Activity: Please report how many lines in the data below contain "panel". Nothing besides the number should be written.

Source data:
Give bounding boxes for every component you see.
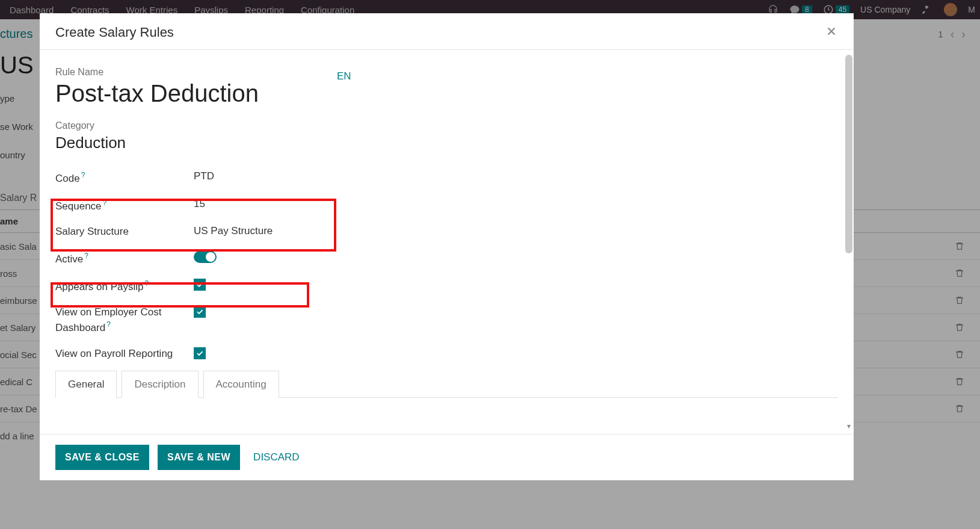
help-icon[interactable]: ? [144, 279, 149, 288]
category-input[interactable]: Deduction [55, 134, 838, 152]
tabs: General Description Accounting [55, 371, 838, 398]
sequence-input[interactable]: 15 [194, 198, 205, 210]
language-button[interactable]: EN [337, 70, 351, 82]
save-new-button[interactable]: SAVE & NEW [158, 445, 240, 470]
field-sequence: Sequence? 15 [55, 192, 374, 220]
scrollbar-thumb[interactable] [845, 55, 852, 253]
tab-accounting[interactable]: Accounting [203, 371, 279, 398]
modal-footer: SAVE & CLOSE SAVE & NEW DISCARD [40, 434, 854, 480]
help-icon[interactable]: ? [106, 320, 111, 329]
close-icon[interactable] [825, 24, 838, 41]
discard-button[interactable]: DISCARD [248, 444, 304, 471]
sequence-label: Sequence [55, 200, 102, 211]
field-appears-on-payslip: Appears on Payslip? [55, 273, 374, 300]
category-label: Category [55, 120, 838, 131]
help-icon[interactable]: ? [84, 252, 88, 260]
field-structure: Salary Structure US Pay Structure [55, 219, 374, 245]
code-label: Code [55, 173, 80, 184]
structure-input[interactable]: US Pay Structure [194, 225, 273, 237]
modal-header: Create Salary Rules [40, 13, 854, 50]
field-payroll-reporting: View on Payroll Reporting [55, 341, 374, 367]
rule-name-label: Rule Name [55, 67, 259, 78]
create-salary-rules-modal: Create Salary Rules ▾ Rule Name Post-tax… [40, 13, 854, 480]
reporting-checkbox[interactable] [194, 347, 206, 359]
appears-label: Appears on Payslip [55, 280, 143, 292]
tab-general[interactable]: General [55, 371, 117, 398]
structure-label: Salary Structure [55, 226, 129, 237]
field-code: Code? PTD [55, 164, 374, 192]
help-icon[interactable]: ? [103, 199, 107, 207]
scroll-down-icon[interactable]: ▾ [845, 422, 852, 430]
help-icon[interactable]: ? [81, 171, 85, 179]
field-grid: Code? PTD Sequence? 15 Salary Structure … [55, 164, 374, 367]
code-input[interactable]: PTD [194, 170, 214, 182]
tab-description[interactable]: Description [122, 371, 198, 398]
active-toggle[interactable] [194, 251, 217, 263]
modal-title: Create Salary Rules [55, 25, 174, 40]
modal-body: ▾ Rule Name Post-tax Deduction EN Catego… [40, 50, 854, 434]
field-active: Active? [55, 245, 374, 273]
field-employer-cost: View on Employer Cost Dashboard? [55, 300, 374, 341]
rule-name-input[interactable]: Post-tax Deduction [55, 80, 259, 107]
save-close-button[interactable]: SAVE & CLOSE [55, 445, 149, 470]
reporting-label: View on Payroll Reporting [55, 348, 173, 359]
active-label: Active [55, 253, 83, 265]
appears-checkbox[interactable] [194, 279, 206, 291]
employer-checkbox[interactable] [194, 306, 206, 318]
--
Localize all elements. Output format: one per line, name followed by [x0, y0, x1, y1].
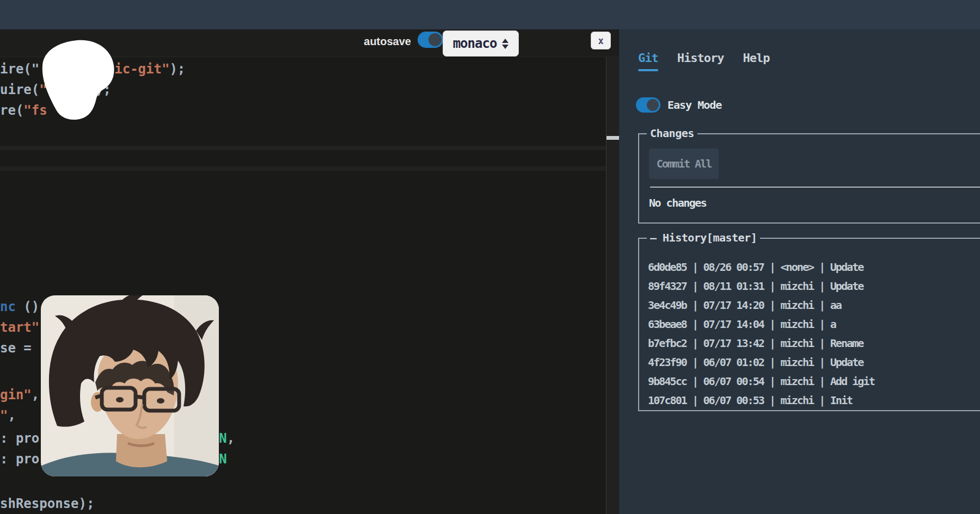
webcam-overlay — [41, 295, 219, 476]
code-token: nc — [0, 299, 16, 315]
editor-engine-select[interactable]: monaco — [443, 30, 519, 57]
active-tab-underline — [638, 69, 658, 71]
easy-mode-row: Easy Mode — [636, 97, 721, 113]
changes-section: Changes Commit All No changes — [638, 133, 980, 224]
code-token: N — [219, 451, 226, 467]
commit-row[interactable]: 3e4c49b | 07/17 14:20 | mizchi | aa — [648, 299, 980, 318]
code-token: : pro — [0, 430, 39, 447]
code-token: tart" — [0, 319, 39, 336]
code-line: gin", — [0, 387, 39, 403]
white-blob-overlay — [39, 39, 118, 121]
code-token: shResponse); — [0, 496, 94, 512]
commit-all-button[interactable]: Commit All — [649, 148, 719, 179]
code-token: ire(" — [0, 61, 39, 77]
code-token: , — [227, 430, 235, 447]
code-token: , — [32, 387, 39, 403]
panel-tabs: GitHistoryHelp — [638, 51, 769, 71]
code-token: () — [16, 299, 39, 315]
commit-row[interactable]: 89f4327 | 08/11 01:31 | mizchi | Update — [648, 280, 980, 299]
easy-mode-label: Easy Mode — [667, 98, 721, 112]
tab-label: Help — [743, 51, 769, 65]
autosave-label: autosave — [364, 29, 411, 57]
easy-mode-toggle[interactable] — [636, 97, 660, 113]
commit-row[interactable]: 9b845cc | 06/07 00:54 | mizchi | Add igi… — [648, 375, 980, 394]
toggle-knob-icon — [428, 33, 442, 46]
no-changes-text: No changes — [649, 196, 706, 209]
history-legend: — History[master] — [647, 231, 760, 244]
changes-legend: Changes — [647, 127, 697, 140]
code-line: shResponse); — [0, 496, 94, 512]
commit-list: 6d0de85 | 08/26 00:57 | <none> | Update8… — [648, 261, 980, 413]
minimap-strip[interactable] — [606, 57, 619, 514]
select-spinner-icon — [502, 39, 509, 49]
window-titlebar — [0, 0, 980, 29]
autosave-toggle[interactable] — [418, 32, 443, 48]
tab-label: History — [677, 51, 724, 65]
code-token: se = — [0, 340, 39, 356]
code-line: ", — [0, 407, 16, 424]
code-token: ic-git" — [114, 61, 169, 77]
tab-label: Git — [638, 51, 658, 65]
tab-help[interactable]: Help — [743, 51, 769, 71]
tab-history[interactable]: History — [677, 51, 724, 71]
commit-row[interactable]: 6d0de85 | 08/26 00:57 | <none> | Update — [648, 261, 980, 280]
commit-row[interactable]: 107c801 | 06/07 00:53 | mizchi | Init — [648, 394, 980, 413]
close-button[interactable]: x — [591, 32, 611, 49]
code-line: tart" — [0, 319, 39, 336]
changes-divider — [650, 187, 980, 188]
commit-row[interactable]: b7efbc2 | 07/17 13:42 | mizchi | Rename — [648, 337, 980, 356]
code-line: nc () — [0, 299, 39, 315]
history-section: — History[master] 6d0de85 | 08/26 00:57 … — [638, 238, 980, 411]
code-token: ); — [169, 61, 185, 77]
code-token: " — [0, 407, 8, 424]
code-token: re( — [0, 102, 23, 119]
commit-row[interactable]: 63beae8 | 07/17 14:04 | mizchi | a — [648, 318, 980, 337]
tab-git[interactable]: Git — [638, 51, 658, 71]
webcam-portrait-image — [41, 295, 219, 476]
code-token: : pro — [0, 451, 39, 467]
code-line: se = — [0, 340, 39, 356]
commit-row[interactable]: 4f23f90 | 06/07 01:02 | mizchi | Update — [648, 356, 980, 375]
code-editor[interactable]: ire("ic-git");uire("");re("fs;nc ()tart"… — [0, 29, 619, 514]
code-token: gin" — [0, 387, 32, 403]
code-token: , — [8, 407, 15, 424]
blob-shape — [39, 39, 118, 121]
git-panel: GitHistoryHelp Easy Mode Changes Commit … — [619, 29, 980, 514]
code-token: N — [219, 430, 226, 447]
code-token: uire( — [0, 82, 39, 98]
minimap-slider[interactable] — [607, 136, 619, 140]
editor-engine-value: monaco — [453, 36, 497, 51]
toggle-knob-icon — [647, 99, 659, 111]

Your solution: 2